UAT: Storage backends stay in-memory (no Tantivy/Qdrant/Neo4j/rdflib wiring) #7003

Open
opened 2026-04-10 06:23:19 +00:00 by HAL9000 · 1 comment
Owner

What was tested

  • Reviewed the storage wiring in application/container.py and attempted to select the production backends declared in the Storage & Persistence spec (Tantivy text index, Qdrant vector DB, Neo4j graph, rdflib triple store).
  • Executed the vector backend factory with index.vector.backend=qdrant to confirm runtime behavior.

Expected behavior

  • Selecting tantivy, qdrant, or neo4j backends should load concrete implementations so the ACMS pipeline can persist text, vector, and graph data according to the spec.

Actual behavior

  • The DI container wires only InMemoryTextBackend, InMemoryVectorBackend, and InMemoryGraphBackend regardless of configuration.
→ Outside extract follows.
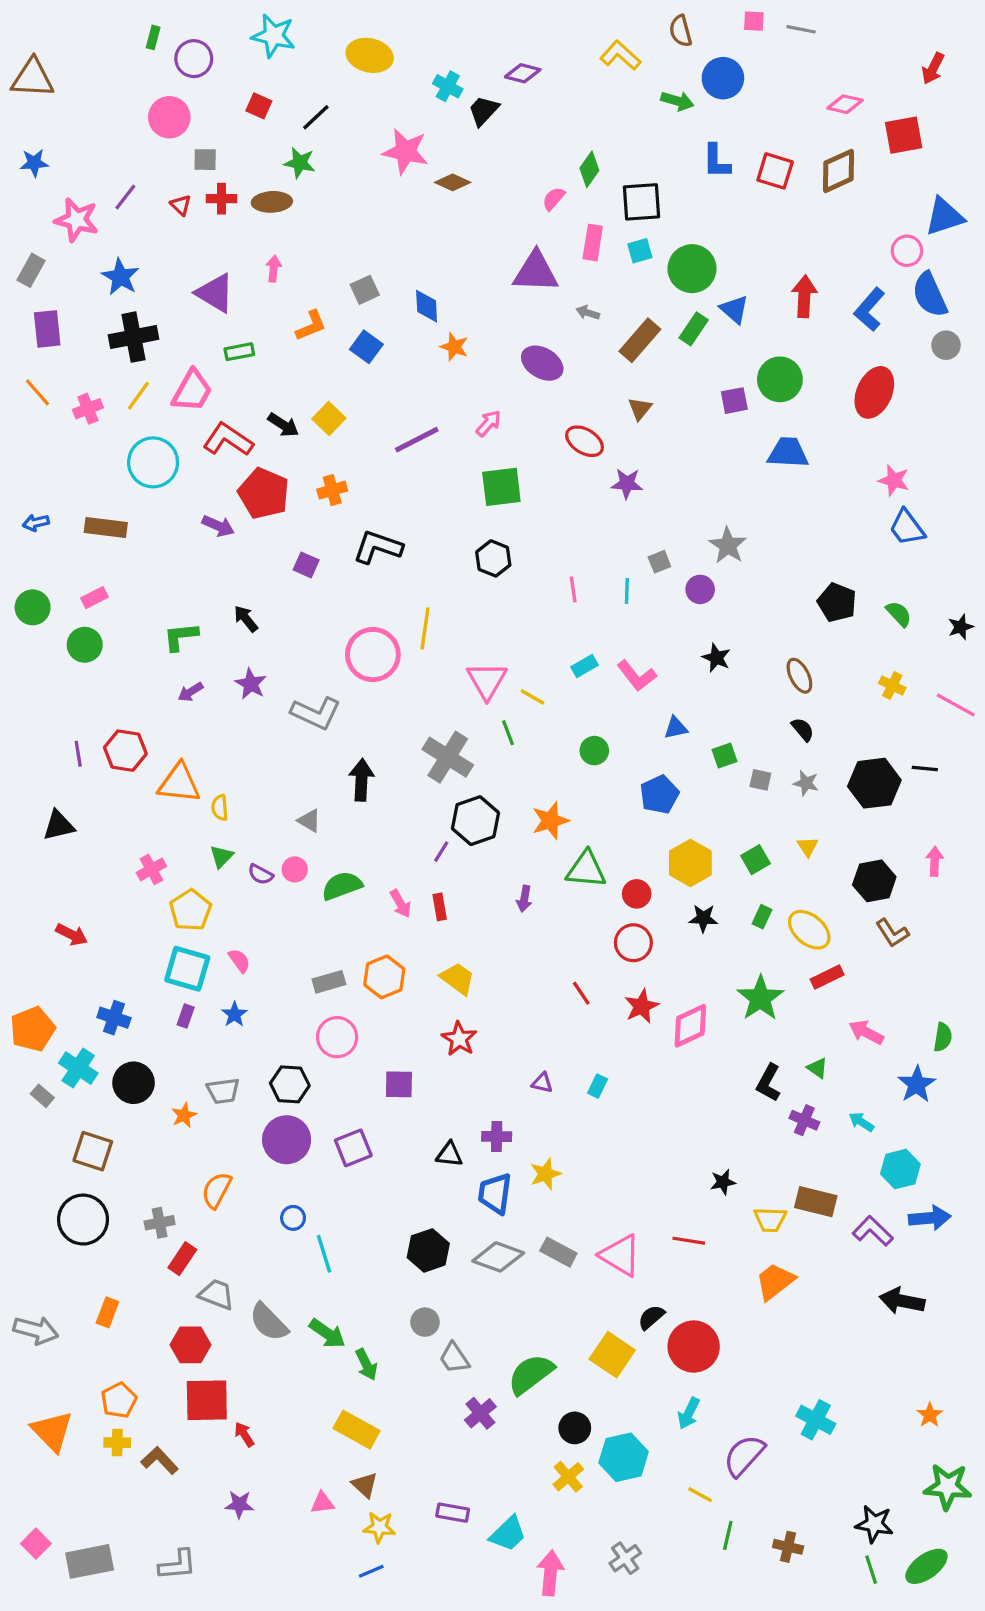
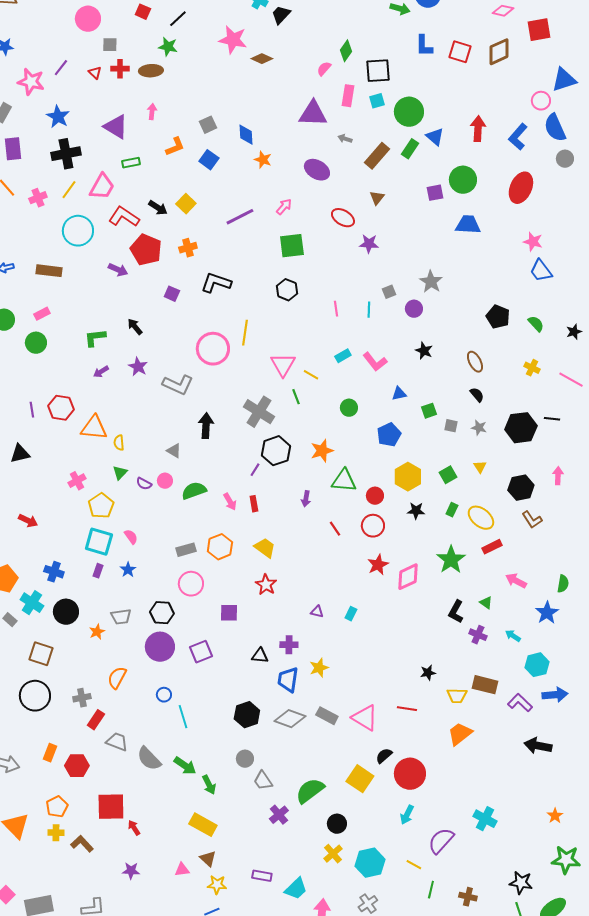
red line: (581, 993) -> (335, 529), moved
red hexagon: (191, 1345) -> (77, 766), moved
cyan hexagon: (624, 1457) -> (370, 863), moved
There are no Tantivy, Qdrant, Neo4j, or rdflib implementations anywhere in the codebase.
  • Running build_vector_backend with index.vector.backend=qdrant logs acms.vector_backend.fallback and returns InMemoryVectorBackend, confirming that the configurable “production” backend is missing.

Steps to reproduce

  1. Inspect src/cleveragents/application/container.py lines 825-846: the providers always return the in-memory stub backends. There is no conditional wiring based on config.
  2. Run:
    import os, tempfile, sys
    from pathlib import Path
    sys.path.insert(0, "<repo>/src")
    from cleveragents.config.settings import Settings
    from cleveragents.infrastructure.database.unit_of_work import UnitOfWork
    from cleveragents.application.services.vector_store_service import VectorStoreService
    from cleveragents.application.services.faiss_vector_backend import build_vector_backend
    work = Path(tempfile.mkdtemp())
    os.environ["CLEVERAGENTS_DATA_DIR"] = str(work)
    os.environ["CLEVERAGENTS_INDEX_VECTOR_BACKEND"] = "qdrant"
    svc = VectorStoreService(Settings(), UnitOfWork(f"sqlite:///{work / 'cleveragents.db'}", require_confirmation=False))
    backend = build_vector_backend(svc)
    print(type(backend).__name__)
    
    Output shows the warning acms.vector_backend.fallback configured_backend=qdrant fallback_backend=InMemoryVectorBackend and returns InMemoryVectorBackend.
  3. Search the repository for Tantivy, Qdrant, Neo4j, or rdflib classes—only config strings exist; no usable adapters.

Code references

  • src/cleveragents/application/container.py (DI wiring)
  • src/cleveragents/application/services/faiss_vector_backend.py (only FAISS implementation with fallback)
  • src/cleveragents/domain/models/acms/index_stubs.py (in-memory stubs currently in use)

Impact

  • Storage & Persistence spec explicitly promises Tantivy (text), FAISS/Qdrant (vector), Neo4j/rdflib (graph). Without concrete adapters the ACMS indexing pipeline cannot satisfy those requirements, so server mode lacks the documented persistence guarantees.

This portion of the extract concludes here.